The Association for Consultancy and Engineering (ACE) has welcomed the announcement of the revised National Planning Policy Framework as a “step in the right direction to solving the UK’s housing crisis”.
The publication follows a public consultation, launched by the Prime Minister earlier this year, to provide a comprehensive approach for planners, developers and councils to build more homes, more quickly and in the places where people want to live. The revised rule book will focus on issues such as promoting high quality design of new homes and places, providing stronger protection for the environment, building the right number of homes in the right places, and greater responsibility and accountability for housing delivery from councils and developers.
These issues are all key recommendations that were made in ACE’s latest policy report, Unlocking Housing: Invigorating local communities through placemaking, which argues for the introduction of placemaking principles, of meaningful community engagement and the building of supporting infrastructure including transport, homes, and education.

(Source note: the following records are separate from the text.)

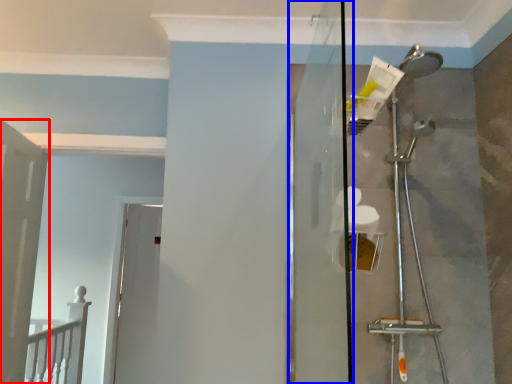 Question: Which point is closer to the camera, door (highlighted by a red box) or screen door (highlighted by a blue box)?

Choices:
 (A) door
 (B) screen door

Answer: (B) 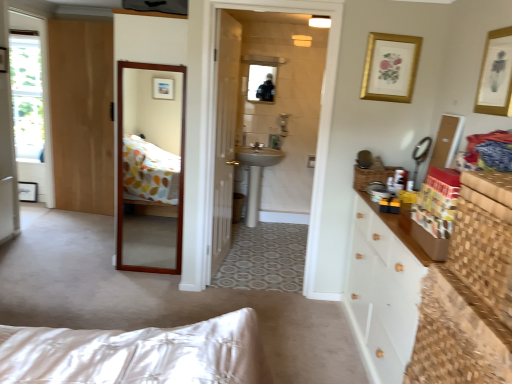 Measure the distance between translucent glass door at center, the second door in the left-to-right sequence, and camera.

The distance of translucent glass door at center, the second door in the left-to-right sequence, from camera is 9.21 feet.

Describe the element at coordinates (484, 239) in the screenshot. I see `woven wood chest at right, the 1th cabinetry in the front-to-back sequence` at that location.

The width and height of the screenshot is (512, 384). Describe the element at coordinates (27, 96) in the screenshot. I see `transparent glass window at upper left` at that location.

You are a GUI agent. You are given a task and a screenshot of the screen. Output one action in this format:
    pyautogui.click(x=<x>, y=<y>)
    Task: Click on the glossy glass mirror at upper center, acting as the second mirror starting from the right
    The height and width of the screenshot is (384, 512).
    Given the screenshot: What is the action you would take?
    pyautogui.click(x=261, y=83)

Describe the element at coordinates (256, 146) in the screenshot. Image resolution: width=512 pixels, height=384 pixels. I see `satin nickel faucet at center` at that location.

This screenshot has height=384, width=512. Identify the location of light brown wood door at left, the 1th door when ordered from back to front. (82, 114).

The height and width of the screenshot is (384, 512). I want to click on translucent glass door at center, the 1th door positioned from the front, so click(225, 136).

What's the angular difference between light brown wood door at left, the 2th door viewed from the front, and white satin bed at lower left's facing directions?

The angular difference between light brown wood door at left, the 2th door viewed from the front, and white satin bed at lower left is 99.4 degrees.

Considering the positions of objects light brown wood door at left, which is counted as the 2th door, starting from the right, and white satin bed at lower left in the image provided, who is in front, light brown wood door at left, which is counted as the 2th door, starting from the right, or white satin bed at lower left?

white satin bed at lower left is more forward.

Which of these two, light brown wood door at left, which is counted as the 2th door, starting from the right, or white satin bed at lower left, is thinner?

light brown wood door at left, which is counted as the 2th door, starting from the right, is thinner.

Is light brown wood door at left, the 2th door viewed from the front, oriented towards white satin bed at lower left?

No, light brown wood door at left, the 2th door viewed from the front, is not oriented towards white satin bed at lower left.

Is gold-framed artwork at upper right, the first picture frame viewed from the front, at the back of gold framed print at upper right, which is the first picture frame in back-to-front order?

gold framed print at upper right, which is the first picture frame in back-to-front order, does not have its back to gold-framed artwork at upper right, the first picture frame viewed from the front.

Between gold framed print at upper right, which is the first picture frame in back-to-front order, and gold-framed artwork at upper right, the first picture frame viewed from the front, which one has less height?

gold framed print at upper right, which is the first picture frame in back-to-front order, is shorter.

Considering the relative sizes of gold framed print at upper right, which is the 2th picture frame from front to back, and gold-framed artwork at upper right, the first picture frame viewed from the front, in the image provided, is gold framed print at upper right, which is the 2th picture frame from front to back, smaller than gold-framed artwork at upper right, the first picture frame viewed from the front,?

Yes.

Are gold framed print at upper right, which is the first picture frame in back-to-front order, and gold-framed artwork at upper right, the 1th picture frame from the right, making contact?

No, gold framed print at upper right, which is the first picture frame in back-to-front order, is not with gold-framed artwork at upper right, the 1th picture frame from the right.

Does gold framed print at upper right, which appears as the first picture frame when viewed from the left, have a greater width compared to woven wood chest at right, the second cabinetry when ordered from back to front?

Incorrect, the width of gold framed print at upper right, which appears as the first picture frame when viewed from the left, does not surpass that of woven wood chest at right, the second cabinetry when ordered from back to front.

Consider the image. Is gold framed print at upper right, positioned as the 2th picture frame in right-to-left order, aimed at woven wood chest at right, the 1th cabinetry in the front-to-back sequence?

Yes, gold framed print at upper right, positioned as the 2th picture frame in right-to-left order, is aimed at woven wood chest at right, the 1th cabinetry in the front-to-back sequence.

From a real-world perspective, which object rests below the other?

From a 3D spatial view, woven wood chest at right, the 1th cabinetry in the front-to-back sequence, is below.

Which picture frame is the 1st one when counting from the right side of the woven wood chest at right, the second cabinetry when ordered from back to front? Please provide its 2D coordinates.

[(390, 67)]

Is white satin bed at lower left aimed at glossy glass mirror at upper center, the 2th mirror from the bottom?

No, white satin bed at lower left is not aimed at glossy glass mirror at upper center, the 2th mirror from the bottom.

From the picture: From the image's perspective, does white satin bed at lower left appear higher than glossy glass mirror at upper center, marked as the 1th mirror in a top-to-bottom arrangement?

No, from the image's perspective, white satin bed at lower left is not above glossy glass mirror at upper center, marked as the 1th mirror in a top-to-bottom arrangement.

From a real-world perspective, does white satin bed at lower left stand above glossy glass mirror at upper center, acting as the second mirror starting from the right?

No, from a real-world perspective, white satin bed at lower left is not above glossy glass mirror at upper center, acting as the second mirror starting from the right.

Considering the sizes of white satin bed at lower left and glossy glass mirror at upper center, acting as the first mirror starting from the back, in the image, is white satin bed at lower left taller or shorter than glossy glass mirror at upper center, acting as the first mirror starting from the back,?

In the image, white satin bed at lower left appears to be shorter than glossy glass mirror at upper center, acting as the first mirror starting from the back.

Does translucent glass door at center, the second door in the left-to-right sequence, have a smaller size compared to glossy glass mirror at upper center, the 2th mirror from the bottom?

Incorrect, translucent glass door at center, the second door in the left-to-right sequence, is not smaller in size than glossy glass mirror at upper center, the 2th mirror from the bottom.

Is translucent glass door at center, the first door viewed from the right, positioned far away from glossy glass mirror at upper center, positioned as the second mirror in front-to-back order?

Absolutely, translucent glass door at center, the first door viewed from the right, is distant from glossy glass mirror at upper center, positioned as the second mirror in front-to-back order.

Where is `mirror behind the translucent glass door at center, the second door when ordered from back to front`? mirror behind the translucent glass door at center, the second door when ordered from back to front is located at coordinates (261, 83).

Considering the points (226, 83) and (252, 84), which point is behind, point (226, 83) or point (252, 84)?

Point (252, 84)

How different are the orientations of light brown wood door at left, placed as the first door when sorted from left to right, and wooden mirror at center in degrees?

light brown wood door at left, placed as the first door when sorted from left to right, and wooden mirror at center are facing 9.49 degrees away from each other.

Is light brown wood door at left, the 1th door when ordered from back to front, completely or partially outside of wooden mirror at center?

Absolutely, light brown wood door at left, the 1th door when ordered from back to front, is external to wooden mirror at center.

From a real-world perspective, is light brown wood door at left, the 2th door viewed from the front, beneath wooden mirror at center?

No, from a real-world perspective, light brown wood door at left, the 2th door viewed from the front, is not beneath wooden mirror at center.

Choose the correct answer: Is wooden drawer at center-right inside glossy glass mirror at upper center, acting as the first mirror starting from the back, or outside it?

wooden drawer at center-right lies outside glossy glass mirror at upper center, acting as the first mirror starting from the back.

This screenshot has height=384, width=512. In order to click on mirror behind the wooden drawer at center-right in this screenshot , I will do `click(261, 83)`.

Is wooden drawer at center-right to the left of glossy glass mirror at upper center, marked as the 1th mirror in a top-to-bottom arrangement, from the viewer's perspective?

No.

Identify the location of the 2nd door behind the white satin bed at lower left, counting from the anchor's position. Image resolution: width=512 pixels, height=384 pixels. (82, 114).

Identify the location of picture frame lying on the left of gold-framed artwork at upper right, the 2th picture frame positioned from the back. (390, 67).

Based on their spatial positions, is glossy glass mirror at upper center, the 1th mirror viewed from the left, or woven wood chest at right, the second cabinetry when ordered from back to front, closer to transparent glass window at upper left?

glossy glass mirror at upper center, the 1th mirror viewed from the left.

Which object lies further to the anchor point metallic silver mirror at upper right, the first mirror ordered from the bottom, translucent glass door at center, the second door in the left-to-right sequence, or satin nickel faucet at center?

satin nickel faucet at center.

From the image, which object appears to be farther from glossy glass mirror at upper center, acting as the first mirror starting from the back, gold framed print at upper right, which appears as the first picture frame when viewed from the left, or white ceramic sink at center?

gold framed print at upper right, which appears as the first picture frame when viewed from the left, is further to glossy glass mirror at upper center, acting as the first mirror starting from the back.

Considering their positions, is woven wood chest at right, the second cabinetry when ordered from back to front, positioned further to wooden mirror at center than metallic silver mirror at upper right, which is the first mirror in right-to-left order?

Based on the image, metallic silver mirror at upper right, which is the first mirror in right-to-left order, appears to be further to wooden mirror at center.

Which object lies nearer to the anchor point satin nickel faucet at center, white satin bed at lower left or translucent glass door at center, the 1th door positioned from the front?

Among the two, translucent glass door at center, the 1th door positioned from the front, is located nearer to satin nickel faucet at center.

When comparing their distances from white wood cabinet at right, placed as the first cabinetry when sorted from back to front, does transparent glass window at upper left or gold framed print at upper right, which is the 2th picture frame from front to back, seem closer?

The object closer to white wood cabinet at right, placed as the first cabinetry when sorted from back to front, is gold framed print at upper right, which is the 2th picture frame from front to back.

Looking at this image, estimate the real-world distances between objects in this image. Which object is further from transparent glass window at upper left, light brown wood door at left, the 2th door viewed from the front, or metallic silver mirror at upper right, which is the first mirror in right-to-left order?

metallic silver mirror at upper right, which is the first mirror in right-to-left order, lies further to transparent glass window at upper left than the other object.

When comparing their distances from white satin bed at lower left, does woven wood chest at right, the second cabinetry when ordered from back to front, or wooden drawer at center-right seem further?

wooden drawer at center-right is further to white satin bed at lower left.

In order to click on screen door located between white wood cabinet at right, placed as the first cabinetry when sorted from back to front, and glossy glass mirror at upper center, acting as the second mirror starting from the right, in the depth direction in this screenshot , I will do `click(150, 166)`.

Find the location of a particular element. This screenshot has width=512, height=384. cabinetry between white satin bed at lower left and white wood cabinet at right, placed as the first cabinetry when sorted from back to front, in the horizontal direction is located at coordinates (484, 239).

The image size is (512, 384). What are the coordinates of `screen door between woven wood chest at right, the second cabinetry when ordered from back to front, and transparent glass window at upper left in the front-back direction` in the screenshot? It's located at (150, 166).

Identify the location of screen door between white wood cabinet at right, the 2th cabinetry in the front-to-back sequence, and satin nickel faucet at center, along the z-axis. (150, 166). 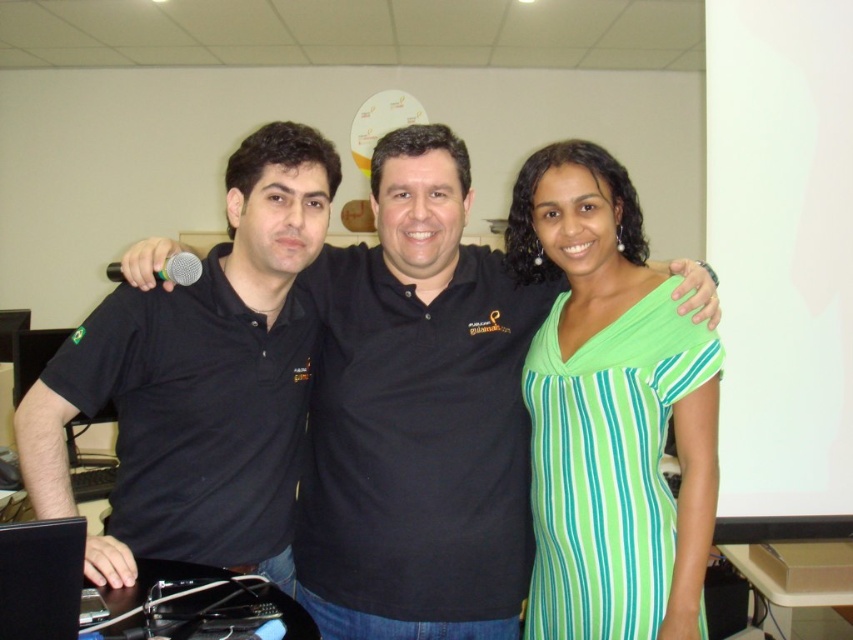 You are organizing a photo shoot and need to arrange the subjects so that the black cotton polo shirt at center is visible above the black matte shirt at left. Is this possible based on their current positions?

The black cotton polo shirt at center is positioned under the black matte shirt at left, so it cannot be visible above it in their current positions.

You are organizing a photo shoot and need to position a new object between the black cotton polo shirt at center and the black glossy laptop at lower left. Based on their current positions, where should you place the new object to ensure it is between them?

The black cotton polo shirt at center is to the right of the black glossy laptop at lower left, so you should place the new object between them to the right of the black glossy laptop at lower left and to the left of the black cotton polo shirt at center. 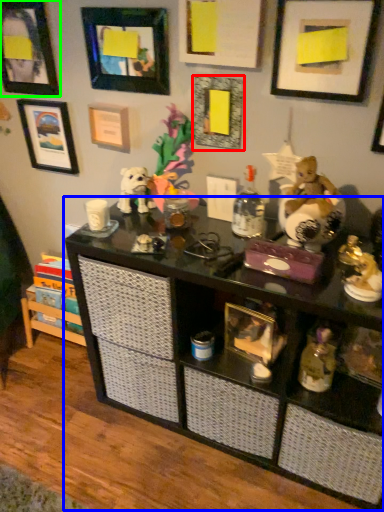 Question: Considering the real-world distances, which object is closest to picture frame (highlighted by a red box)? shelf (highlighted by a blue box) or picture frame (highlighted by a green box).

Choices:
 (A) shelf
 (B) picture frame

Answer: (A) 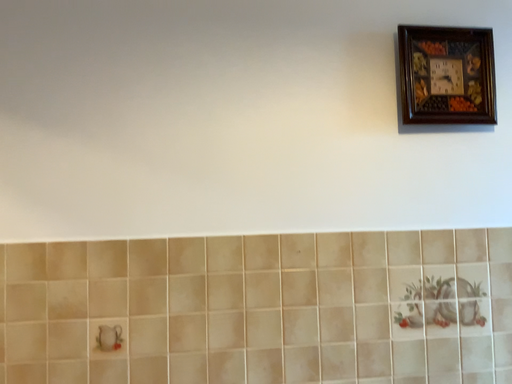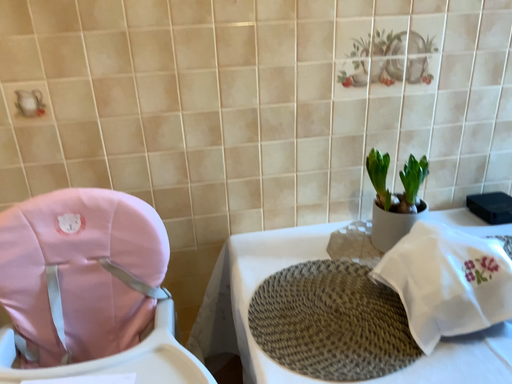 Question: Which way did the camera rotate in the video?

Choices:
 (A) rotated upward
 (B) rotated downward

Answer: (B) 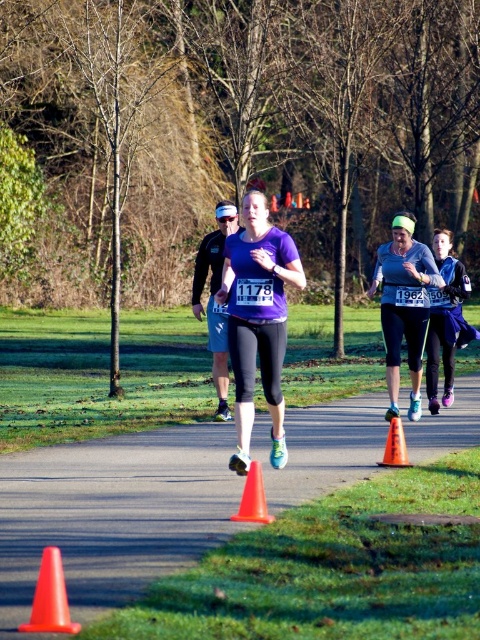 You are a runner participating in the race. You need to decide whether to stay on the smooth asphalt road at center or move to the matte black visor at center to avoid obstacles. Which path is wider?

The smooth asphalt road at center is wider than the matte black visor at center, so you should choose the smooth asphalt road at center to avoid obstacles.

From the picture: You are a drone operator assigned to capture aerial footage of the race. The drone is currently hovering at point 0.7, 0.2. To get a clear shot of the smooth asphalt road at center, should you move the drone north or south?

The smooth asphalt road at center is located at point (112, 515). Since the drone is at (96, 448), it needs to move north to reach the road.

You are a photographer positioned at the starting line of the race. You want to capture a photo that includes both the purple matte running top at center and the orange plastic cone at lower center. Based on their sizes in the image, which object should you focus on first to ensure both are clearly visible in the frame?

The purple matte running top at center is larger in size than the orange plastic cone at lower center. To ensure both are clearly visible, focus on the larger object first, which is the purple matte running top at center, as it will require more space in the frame.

The end-goal are communities which welcome new homes which are sympathetically designed.
Welcoming the revised framework, Dr Nelson Ogunshakin OBE, chief executive of ACE, said: "I am delighted to see that the government has adopted the principles laid out in ACE’s report, Unlocking Housing. When they work, cities and towns are powerful places. They support our lives, answer our needs, solve our problems and create opportunities. They bring people together, and they create circumstances that generate wealth and wellbeing. Designed well, their energy and sense of life motivates, entertains, and inspires.
"Yet our cities and towns are not just buildings, they are more than just a collection of housing, transport and office spaces. They are living, breathing communities of people. Identity, pride, ownership, good citizenship and neighbourliness all make the places we inhabit and the cities that we live in. Good design of our urban spaces and the infrastructure that supports them can allow our communities to prosper while poor design can lead to them decaying and withering away.
"The promotion of greater community engagement in development schemes, the use of better design principles, a more integrated approach to community infrastructure needs and greater local authority accountability are all key issues that we need if we are to solve our housing crisis. The new NPPF is a step in the right direction to solving the UK’s housing crisis".